■ **ASSIGNMENT**
Please give back word for word the lines below, from the first one through the one with "PHOTOS (992, 26)".

· · · ·

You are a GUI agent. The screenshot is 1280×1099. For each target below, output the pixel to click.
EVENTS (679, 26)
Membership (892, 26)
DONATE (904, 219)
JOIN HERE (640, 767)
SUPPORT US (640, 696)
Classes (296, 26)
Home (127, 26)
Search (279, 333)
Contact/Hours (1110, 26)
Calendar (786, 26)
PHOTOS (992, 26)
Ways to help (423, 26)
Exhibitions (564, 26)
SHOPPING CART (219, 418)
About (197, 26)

· · · ·

■ **SOLUTION FOR THIS TASK**
You are a GUI agent. The screenshot is 1280×1099. For each target below, output the pixel to click.
EVENTS (679, 26)
Membership (892, 26)
DONATE (904, 219)
JOIN HERE (640, 767)
SUPPORT US (640, 696)
Classes (296, 26)
Home (127, 26)
Search (279, 333)
Contact/Hours (1110, 26)
Calendar (786, 26)
PHOTOS (992, 26)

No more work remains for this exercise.